Una vez ya presentes en Berlín durante cuatro meses –estancia que mostrará Seaton con el que quizá sea el movimiento de cámara más inteligente de todo el film; un fundido encadenado ejerce de elipsis dentro de la sucia cabina del avión, ofreciendo una panorámica con grúa hacia la izquierda que nos muestra ya la cotidianeidad de los soldados que un plano antes prácticamente acababan de aterrizar-, tres de sus soldados son agasajados simbólicamente por ciudadanos berlineses. Danny es uno de ellos y se encarga de entregarle el maletín de regalo Gerda, una sobria y hermosa joven con la que este se enamora, mientras ambos recorren su aparente “breve encuentro”, por unas calles y pasajes en los que la miseria, el estraperlo, las ruinas, las señales de un esplendor caído –esas estatuas en la avenida de la Libertad que aparecen como casi fantasmagóricas- y la incapacidad de los ciudadanos por reconocer la responsabilidad de su pasado –entre ellos el de la propia Gerda-, se dan de la mano con notas de humor casi kafkiano –el vendedor de estraperlo que incluso puede ofrecer un plátano cuando irónicamente se lo pide Danny; el aire de tragicomedia que existe cuando en el metro han de discurrir hacia la zona oriental y los pasajeros han de ser registrados, con el episodio del olor a café que solventa un estraperlista de forma insospechada; ese espía ruso que contabiliza y anota los vuelos norteamericanos y no deja de constatar en sus palabras la inutilidad de los miles de espías que de ambos lados sobreviven en Berlín; la increíble situación que se da cuando Danny y Gerda son detenidos en la frontera con la zona británica y que da pie a una absurda discusión entre oficiales de las tres zonas y que finaliza con la huída de la pareja-.

En su conjunto cierto es que SITIADOS molesta en esas secuencias apologéticas, pero no es menos evidente que hay una voluntad por parte de George Seaton de lograr una notable sutileza en el retrato de esa relación amorosa –que acabará al conocerse la falsedad de la actitud de Gerda-. Sin embargo, esa tendencia a no enfatizar ninguno de los detalles del romance beneficia el conjunto de la misma y contribuye a dotarla de una cierta autenticidad. Para ello destacaríamos momentos excelentes como aquel en que Danny se separa de Gerda mientras esta trabaja frente a unas ruinas al saber que sus familiares eran nazis. Un fragmento del edificio que apenas se mantiene en pie cae formando un espeso humo blanco.
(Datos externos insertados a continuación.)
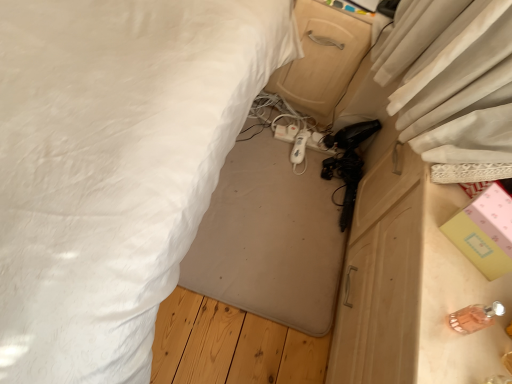 This screenshot has height=384, width=512. What are the coordinates of `vacant space behind translucent glass perfume bottle at lower right, the second equipment in the top-to-bottom sequence` in the screenshot? It's located at (453, 265). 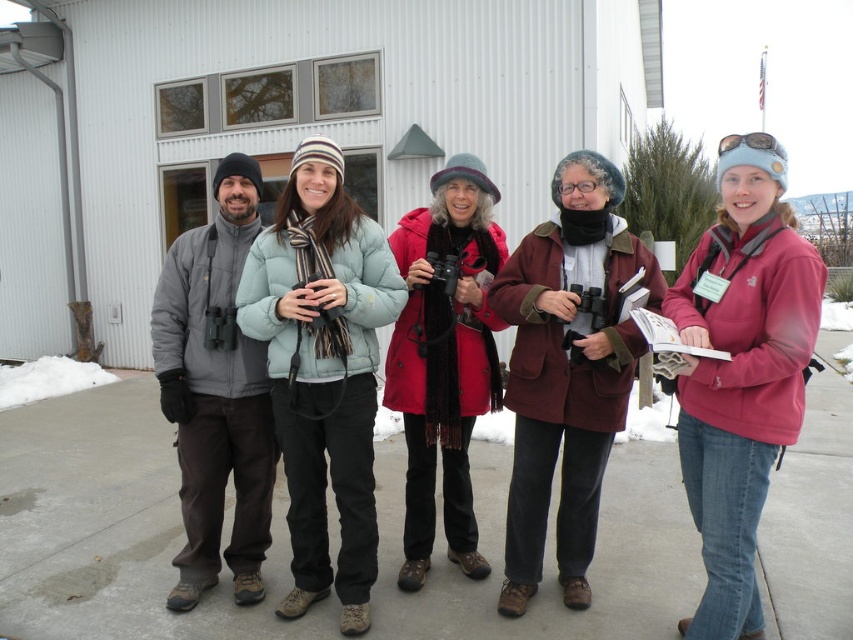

Se suceden a continuación planos del soldado paseando por diversos lugares de Berlín y constatando –y de alguna manera justificando- el comportamiento de su enamorada. A continuación regresará de nuevo con ella –que sigue limpiando escombros-. Ambos no pronunciarán palabra alguna. Únicamente vemos en plano general encuadrando a ambos mientras Danny se quita su gorra con gesto afectuoso.

Ese tono intimista que bebe de fuentes neorrealistas pero que adquiere una cierta personalidad, es el que permite que más de medio siglo después de su filmación –y pese a esas interferencias que señalaba al inicio- THE BIG LIFT sea una película que se ve con bastante agrado y merezca ser recordada especialmente por ser uno de los títulos menos conocidos de la filmografía del gran Montgomery Clift.